There’s good reason to believe that social interaction and the skills it requires are a fundamental need for our species. It’s simple: understanding the art of bonding with other human beings is not optional but essential to who we are, and our thriving in this world. In this chapter we’ll look at some key research showing how our ancestors developed this vital ability to connect with one another, and how the need has stayed with us ever since. The benefits of mastering social skills are obvious: those with stronger social connections are healthier and more robust, have better mental health and undoubtedly benefit from the resources available on that social network.
A 2011 study published by Schultz et. al. in the well-known journal Nature explained how our primitive ancestors who were better at socializing had a fitness and survival advantage over their less-sociable peers, particularly as human beings learnt and evolved different foraging styles. Biologists and anthropologists have tried for years to understand exactly how qualities like individual and social behaviors evolve with time. In this study, the researchers suggested that as human beings moved from foraging alone to foraging in more adaptive social groups, and from foraging at night to foraging in the day (a more dangerous time), they developed sophisticated communication, empathy, cooperation and social rules. In other words, the social reality of human beings evolved a long time ago along with all our other traits.
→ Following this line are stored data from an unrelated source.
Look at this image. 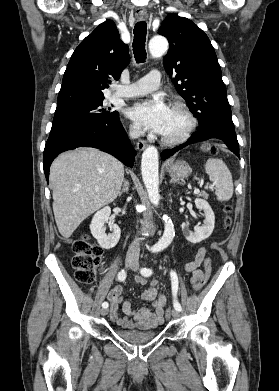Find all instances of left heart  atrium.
Returning a JSON list of instances; mask_svg holds the SVG:
<instances>
[{"label":"left heart atrium","instance_id":"39dd6f15","mask_svg":"<svg viewBox=\"0 0 279 391\" xmlns=\"http://www.w3.org/2000/svg\"><path fill=\"white\" fill-rule=\"evenodd\" d=\"M169 110L162 98L155 97L133 104L127 110V116L147 129L162 133Z\"/></svg>","mask_w":279,"mask_h":391}]
</instances>
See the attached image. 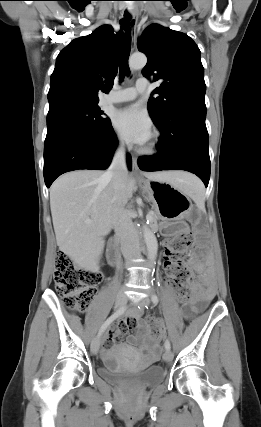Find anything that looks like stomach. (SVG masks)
Returning <instances> with one entry per match:
<instances>
[{
  "mask_svg": "<svg viewBox=\"0 0 261 427\" xmlns=\"http://www.w3.org/2000/svg\"><path fill=\"white\" fill-rule=\"evenodd\" d=\"M140 187L148 195L159 218L163 221L182 219L192 208L187 193L173 184L142 180Z\"/></svg>",
  "mask_w": 261,
  "mask_h": 427,
  "instance_id": "obj_1",
  "label": "stomach"
}]
</instances>
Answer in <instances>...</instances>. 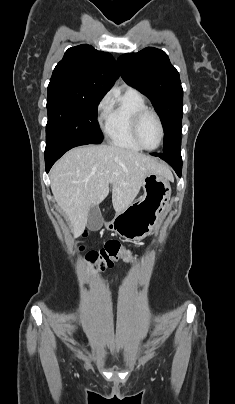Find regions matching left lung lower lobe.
<instances>
[{"label": "left lung lower lobe", "instance_id": "obj_1", "mask_svg": "<svg viewBox=\"0 0 235 404\" xmlns=\"http://www.w3.org/2000/svg\"><path fill=\"white\" fill-rule=\"evenodd\" d=\"M153 156H158L167 163H169L175 170L177 175L181 177L182 174V157L180 153H152Z\"/></svg>", "mask_w": 235, "mask_h": 404}]
</instances>
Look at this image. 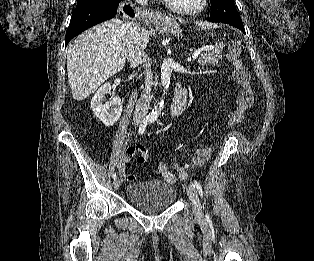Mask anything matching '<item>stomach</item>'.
<instances>
[{
	"label": "stomach",
	"instance_id": "obj_1",
	"mask_svg": "<svg viewBox=\"0 0 314 261\" xmlns=\"http://www.w3.org/2000/svg\"><path fill=\"white\" fill-rule=\"evenodd\" d=\"M169 30L172 31L175 35L181 36L180 28L175 22H172V25L169 27Z\"/></svg>",
	"mask_w": 314,
	"mask_h": 261
}]
</instances>
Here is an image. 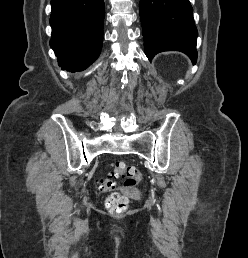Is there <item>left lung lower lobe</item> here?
<instances>
[{
    "mask_svg": "<svg viewBox=\"0 0 248 258\" xmlns=\"http://www.w3.org/2000/svg\"><path fill=\"white\" fill-rule=\"evenodd\" d=\"M145 53L149 60L162 51H180L197 60V28L189 0H141Z\"/></svg>",
    "mask_w": 248,
    "mask_h": 258,
    "instance_id": "obj_1",
    "label": "left lung lower lobe"
}]
</instances>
We are hardwired this way today precisely because these behaviors were advantageous for our ancestors; those who were less sociable did not have this advantage and consequently died out millions of years ago. In fact, many believe that our very brains evolved to process the extra data that came with living in a group one had to get along with in order to survive. Our language, our faculty for imagination, our love for storytelling, our social and familial structures—all of these helped our ancestors survive, and still help us survive today.
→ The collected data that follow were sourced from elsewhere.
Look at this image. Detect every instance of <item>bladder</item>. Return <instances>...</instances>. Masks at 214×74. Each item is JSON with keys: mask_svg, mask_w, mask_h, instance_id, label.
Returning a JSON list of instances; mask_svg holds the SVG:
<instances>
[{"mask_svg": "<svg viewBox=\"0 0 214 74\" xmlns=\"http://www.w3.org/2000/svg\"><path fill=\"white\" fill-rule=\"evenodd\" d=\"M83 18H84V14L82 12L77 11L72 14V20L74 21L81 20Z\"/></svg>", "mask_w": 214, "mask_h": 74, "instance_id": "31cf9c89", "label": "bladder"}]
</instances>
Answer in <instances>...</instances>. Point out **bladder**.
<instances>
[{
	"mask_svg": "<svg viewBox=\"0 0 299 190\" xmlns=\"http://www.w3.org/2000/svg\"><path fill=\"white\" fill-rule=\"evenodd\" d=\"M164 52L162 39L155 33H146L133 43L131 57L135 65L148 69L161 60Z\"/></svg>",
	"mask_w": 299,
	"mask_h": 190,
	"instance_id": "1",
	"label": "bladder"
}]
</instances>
It’s amazing to imagine that human beings had to actually learn how to be social, in the same way we had to learn to walk upright or use tools. In fact, being social is a bit like a tool in itself, and mankind’s early mastery of this skill developed in tandem with his ability to work together with a group and expand his reach. Another more recent article in the same journal proposes that early man developed language primarily as a social skill, i.e. to share advanced ideas with other members of the group.